Fitzgerald, in his introduction to the story, remarks that he came across a similar plot in Samuel Butler's Note-Books several weeks after publishing Benjamin Button.

A story with a similar plot was published in 1921 by the Austrian author Roda Roda in Die sieben Leidenschaften (The seven tempers; Rikola Verlag, Vienna 1922) under the title "Antonius de Padua Findling".

J. G. Ballard's 1961 story "Mr F. is Mr F." features a man who regresses from adulthood to infancy when his wife becomes pregnant.[2]

In W. P. Kinsella's 1986 novel, The Iowa Baseball Confederacy, the character Marylyle Baron tells a tale about "strange happenings" in Johnson County Iowa: "The Backwards Plague" struck in the early 1900s.

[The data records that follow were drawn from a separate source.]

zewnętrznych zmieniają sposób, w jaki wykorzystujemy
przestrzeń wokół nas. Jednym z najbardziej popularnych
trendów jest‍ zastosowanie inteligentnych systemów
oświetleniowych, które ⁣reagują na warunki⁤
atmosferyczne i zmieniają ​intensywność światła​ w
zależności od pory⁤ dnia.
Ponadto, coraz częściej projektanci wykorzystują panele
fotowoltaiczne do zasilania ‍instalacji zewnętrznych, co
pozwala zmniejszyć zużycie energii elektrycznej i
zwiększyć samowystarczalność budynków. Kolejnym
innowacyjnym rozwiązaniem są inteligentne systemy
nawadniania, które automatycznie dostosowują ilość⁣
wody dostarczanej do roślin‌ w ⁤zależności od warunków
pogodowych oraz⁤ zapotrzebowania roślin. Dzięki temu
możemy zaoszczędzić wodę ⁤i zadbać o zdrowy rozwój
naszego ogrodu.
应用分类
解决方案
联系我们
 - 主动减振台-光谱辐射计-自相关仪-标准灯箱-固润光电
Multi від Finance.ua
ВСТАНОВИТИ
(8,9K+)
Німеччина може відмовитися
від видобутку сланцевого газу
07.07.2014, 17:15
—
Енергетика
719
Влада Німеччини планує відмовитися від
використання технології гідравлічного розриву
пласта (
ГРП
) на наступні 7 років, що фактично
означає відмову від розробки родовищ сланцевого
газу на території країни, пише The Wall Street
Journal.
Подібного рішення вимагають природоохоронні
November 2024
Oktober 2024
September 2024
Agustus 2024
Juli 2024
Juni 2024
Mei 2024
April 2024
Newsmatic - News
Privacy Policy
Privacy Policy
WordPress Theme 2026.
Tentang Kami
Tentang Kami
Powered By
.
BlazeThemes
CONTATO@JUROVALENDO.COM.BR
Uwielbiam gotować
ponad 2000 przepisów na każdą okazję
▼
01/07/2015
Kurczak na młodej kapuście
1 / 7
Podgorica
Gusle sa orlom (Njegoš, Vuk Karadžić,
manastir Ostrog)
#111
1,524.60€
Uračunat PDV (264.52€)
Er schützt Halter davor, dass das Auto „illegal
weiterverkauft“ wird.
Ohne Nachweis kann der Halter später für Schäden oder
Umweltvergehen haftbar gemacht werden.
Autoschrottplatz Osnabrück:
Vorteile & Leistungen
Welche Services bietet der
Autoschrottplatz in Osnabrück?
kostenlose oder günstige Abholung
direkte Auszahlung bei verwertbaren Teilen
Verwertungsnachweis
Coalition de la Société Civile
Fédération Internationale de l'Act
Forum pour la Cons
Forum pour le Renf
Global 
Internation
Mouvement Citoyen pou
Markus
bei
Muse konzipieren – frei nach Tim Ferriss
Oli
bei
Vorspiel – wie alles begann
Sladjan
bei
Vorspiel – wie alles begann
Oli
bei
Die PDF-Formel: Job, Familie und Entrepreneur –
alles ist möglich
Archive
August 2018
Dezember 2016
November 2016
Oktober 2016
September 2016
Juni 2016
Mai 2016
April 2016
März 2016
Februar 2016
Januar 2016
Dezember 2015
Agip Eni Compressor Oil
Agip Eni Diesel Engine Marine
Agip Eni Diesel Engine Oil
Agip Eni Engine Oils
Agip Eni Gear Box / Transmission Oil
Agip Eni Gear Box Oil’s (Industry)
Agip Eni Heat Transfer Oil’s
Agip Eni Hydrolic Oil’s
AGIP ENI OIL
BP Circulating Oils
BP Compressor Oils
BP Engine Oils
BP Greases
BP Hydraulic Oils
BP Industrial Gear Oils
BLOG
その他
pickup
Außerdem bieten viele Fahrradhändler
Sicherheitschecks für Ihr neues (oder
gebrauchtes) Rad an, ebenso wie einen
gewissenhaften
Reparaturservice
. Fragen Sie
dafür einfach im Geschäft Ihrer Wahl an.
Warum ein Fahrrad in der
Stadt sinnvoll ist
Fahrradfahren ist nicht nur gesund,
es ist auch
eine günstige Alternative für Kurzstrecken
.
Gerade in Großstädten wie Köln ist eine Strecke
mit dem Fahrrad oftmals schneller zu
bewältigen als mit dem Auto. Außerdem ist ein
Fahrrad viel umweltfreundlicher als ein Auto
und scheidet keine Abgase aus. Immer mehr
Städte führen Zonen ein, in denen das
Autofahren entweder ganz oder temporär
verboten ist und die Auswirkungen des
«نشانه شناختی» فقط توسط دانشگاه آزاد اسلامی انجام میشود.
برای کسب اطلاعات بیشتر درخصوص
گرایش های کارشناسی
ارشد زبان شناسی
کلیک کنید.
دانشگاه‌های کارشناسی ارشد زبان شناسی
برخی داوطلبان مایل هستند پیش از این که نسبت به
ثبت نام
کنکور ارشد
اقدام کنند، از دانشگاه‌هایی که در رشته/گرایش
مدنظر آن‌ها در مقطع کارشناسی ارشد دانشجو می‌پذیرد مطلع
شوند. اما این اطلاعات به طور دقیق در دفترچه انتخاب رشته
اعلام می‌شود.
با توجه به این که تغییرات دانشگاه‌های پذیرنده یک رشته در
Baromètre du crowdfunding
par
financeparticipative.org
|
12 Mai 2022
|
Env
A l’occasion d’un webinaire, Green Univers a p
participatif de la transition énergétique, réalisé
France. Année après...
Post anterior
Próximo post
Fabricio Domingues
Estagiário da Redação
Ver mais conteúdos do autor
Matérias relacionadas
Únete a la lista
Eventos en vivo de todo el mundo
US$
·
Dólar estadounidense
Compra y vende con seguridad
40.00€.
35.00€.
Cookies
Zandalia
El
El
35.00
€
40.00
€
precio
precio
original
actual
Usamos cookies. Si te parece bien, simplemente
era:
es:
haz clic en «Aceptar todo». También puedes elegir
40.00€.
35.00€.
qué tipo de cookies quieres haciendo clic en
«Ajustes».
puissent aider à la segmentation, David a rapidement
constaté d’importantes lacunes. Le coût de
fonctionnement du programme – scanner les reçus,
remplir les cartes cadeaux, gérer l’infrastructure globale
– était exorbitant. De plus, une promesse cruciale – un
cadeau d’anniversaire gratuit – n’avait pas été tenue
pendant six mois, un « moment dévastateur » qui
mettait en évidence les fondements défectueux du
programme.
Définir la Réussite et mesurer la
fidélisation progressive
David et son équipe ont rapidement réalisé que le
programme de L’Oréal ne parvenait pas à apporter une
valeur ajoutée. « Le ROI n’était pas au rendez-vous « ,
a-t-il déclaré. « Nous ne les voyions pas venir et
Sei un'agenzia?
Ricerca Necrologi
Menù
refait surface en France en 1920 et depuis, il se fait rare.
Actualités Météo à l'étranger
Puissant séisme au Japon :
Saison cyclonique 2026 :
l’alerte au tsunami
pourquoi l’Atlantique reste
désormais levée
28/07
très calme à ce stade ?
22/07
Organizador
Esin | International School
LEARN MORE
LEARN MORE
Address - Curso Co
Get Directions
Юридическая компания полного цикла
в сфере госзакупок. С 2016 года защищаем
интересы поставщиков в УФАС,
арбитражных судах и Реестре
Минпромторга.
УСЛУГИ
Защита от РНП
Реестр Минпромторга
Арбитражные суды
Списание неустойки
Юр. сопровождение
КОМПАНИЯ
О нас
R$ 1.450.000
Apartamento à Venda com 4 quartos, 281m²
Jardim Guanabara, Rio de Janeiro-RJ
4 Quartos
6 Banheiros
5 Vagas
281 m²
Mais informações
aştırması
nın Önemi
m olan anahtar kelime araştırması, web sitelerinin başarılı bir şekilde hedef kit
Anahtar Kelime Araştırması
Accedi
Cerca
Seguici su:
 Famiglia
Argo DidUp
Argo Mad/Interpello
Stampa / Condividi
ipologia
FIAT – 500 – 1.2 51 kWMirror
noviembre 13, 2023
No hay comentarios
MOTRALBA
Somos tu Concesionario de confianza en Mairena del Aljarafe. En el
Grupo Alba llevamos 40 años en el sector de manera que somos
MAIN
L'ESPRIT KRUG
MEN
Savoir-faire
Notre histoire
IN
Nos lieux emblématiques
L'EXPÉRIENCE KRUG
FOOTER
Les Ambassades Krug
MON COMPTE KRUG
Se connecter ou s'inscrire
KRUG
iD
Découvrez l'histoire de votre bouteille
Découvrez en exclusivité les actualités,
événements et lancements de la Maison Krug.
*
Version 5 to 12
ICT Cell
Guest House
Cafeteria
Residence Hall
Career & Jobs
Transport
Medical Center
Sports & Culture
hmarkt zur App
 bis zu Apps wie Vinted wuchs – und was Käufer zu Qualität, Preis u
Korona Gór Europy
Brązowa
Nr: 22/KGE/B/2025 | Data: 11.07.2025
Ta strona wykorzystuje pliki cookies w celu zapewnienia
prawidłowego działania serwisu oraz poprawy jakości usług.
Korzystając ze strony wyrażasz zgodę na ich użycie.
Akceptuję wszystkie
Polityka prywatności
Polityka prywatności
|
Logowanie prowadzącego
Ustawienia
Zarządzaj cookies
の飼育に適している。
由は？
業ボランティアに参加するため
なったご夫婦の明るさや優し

Young men and women in their late teens to early twenties suddenly started losing body mass. Eventually, they regressed to their birth weight, looking like new born babies. At that point the plague stopped, and its victims began to grow again.[3]

In T. H. White's "The Once and Future King", an Arthurian fantasy novel published in 1958, Merlin the magician is depicted as growing younger.

Film adaptation

The Curious Case of Benjamin Button was released as a motion picture late in 2008 starring Brad Pitt and Cate Blanchett and directed by David Fincher. The screenplay differs greatly from the short story. Only the title, Benjamin's name, and most aspects of the aging process are retained in the screenplay.

References

  1. ^ F. Scott Fitzgerald (2008). The Curious Case of Benjamin Button and Other Jazz Age Stories. Penguin Classics. ISBN 0-14-310549-3.
  2. ^ The Complete Short Stories: Volume 1, pp. 345-361
  3. ^ The Iowa Baseball Confederacy, pp. 69-71.